The John Birch Society has embraced the anti-Agenda 21 movement. Its members and others opposing Agenda 21 chafe at the idea that they are conspiracy theorists. “There are too many facts that can be validated to suggest that anyone who understands Agenda 21 is a conspiracy theorist,” the web site states.

Rep. Ron Nate, R-Rexburg, and his wife, Maria, took particular offense at our coverage of recent anti-Agenda 21 meetings because we referred to the effort as a “conspiracy theory” and participants as “extremists.” This, in their view, exhibited a lack of objectivity.

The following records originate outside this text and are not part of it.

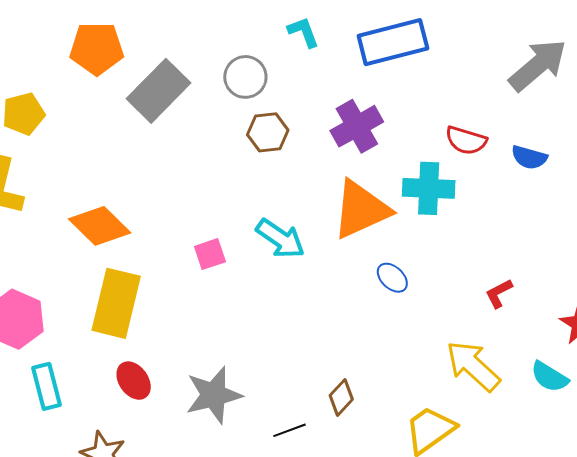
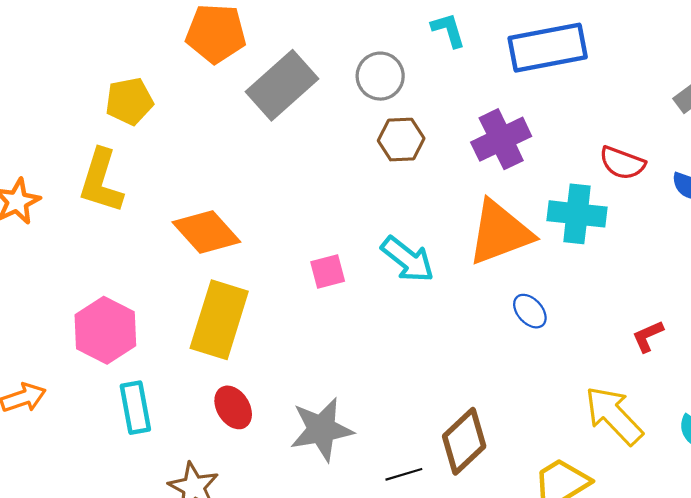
brown diamond: (341, 397) -> (464, 441), size x1.6

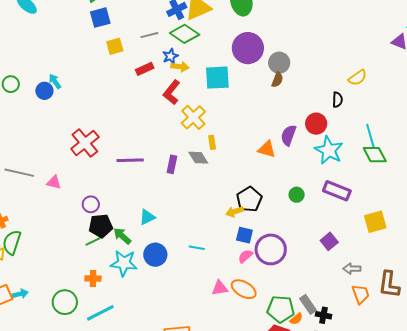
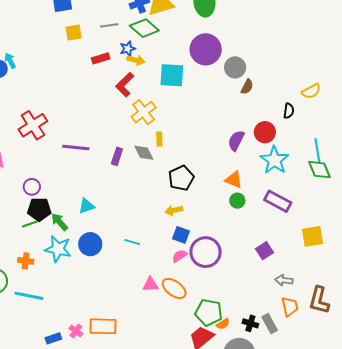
brown semicircle: (277, 80) -> (247, 87), moved
orange triangle: (267, 149) -> (234, 180), moved
black pentagon: (249, 199) -> (181, 178), moved
gray rectangle: (308, 304) -> (270, 324), moved
cyan line: (100, 313) -> (29, 296), turned 32

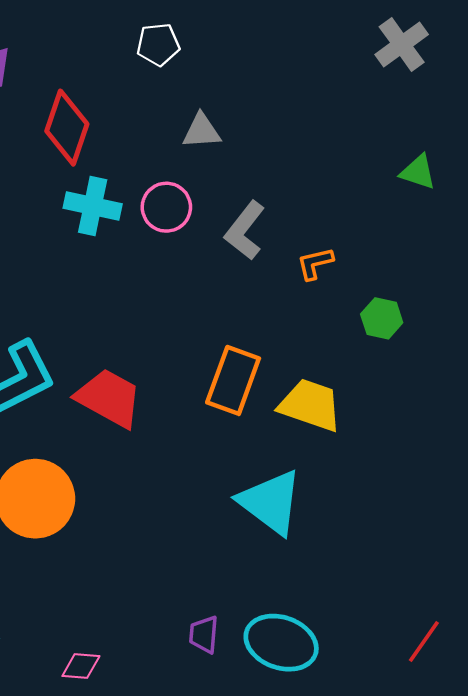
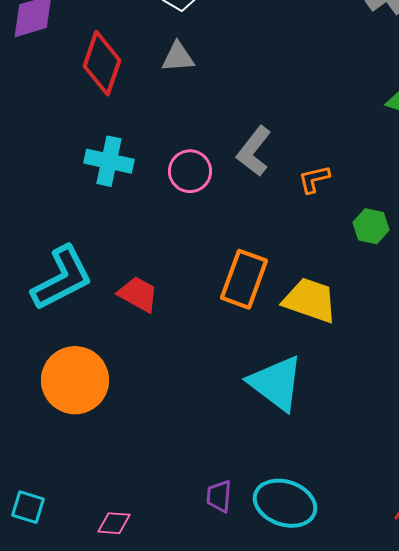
gray triangle: (201, 131) -> (178, 57), moved
cyan cross: (93, 206) -> (109, 161), moved
pink circle: (166, 207) -> (190, 171), moved
red trapezoid: (109, 398) -> (138, 294), size x0.7

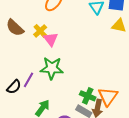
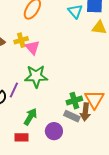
yellow cross: (40, 31) -> (21, 40), turned 32
green cross: (88, 96) -> (74, 101), turned -35

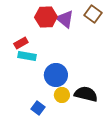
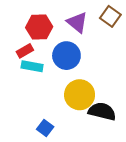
red hexagon: (46, 17) -> (39, 27), moved
blue circle: (56, 75) -> (66, 56), moved
yellow circle: (62, 95) -> (80, 95), moved, size x1.6

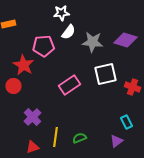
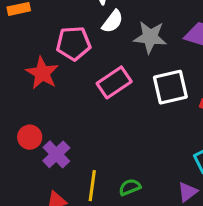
pink rectangle: (70, 85) -> (114, 82), moved
red circle: (14, 86) -> (30, 137), moved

From a certain perspective, they have a point. One option in covering an issue like this is to carefully lay out a set of facts and let readers do the labeling. On the other hand, sometimes when something walks, quacks and looks like a duck, well, you get the idea.

Anyone looking at the facts in good faith can only conclude that the anti-Agenda 21 movement is a conspiracy theory and represents an extreme point of view. For journalists to pretend otherwise is simply disingenuous. Claims made by the John Birch Society and others about Agenda 21 collapse under the most cursory review, so we made the decision, after some discussion, to call it what it obviously is, without apology.

The U.N. has long been the bogeyman of the John Birch Society of similar groups. Meanwhile, polling finds that 88 percent of Americans support our country’s active engagement in the U.N. With that background, supporting a complete pullout is an extreme position.

Agenda 21 is a series of fully voluntary ideas and proposals established in 1992. The “21” is a reference to the 21st century. It simply isn’t a plan to take over the world. Twisting the goals of the effort to world domination is simply without merit. There comes a time when journalists start calling such things what they are. That’s what we’ve done here. It belongs in the same category as truthers, birthers, false-flag fear mongers and climate change deniers.


Roger Plothow is editor and publisher of the Post Register. This is part of a weekly year-long series on media literacy.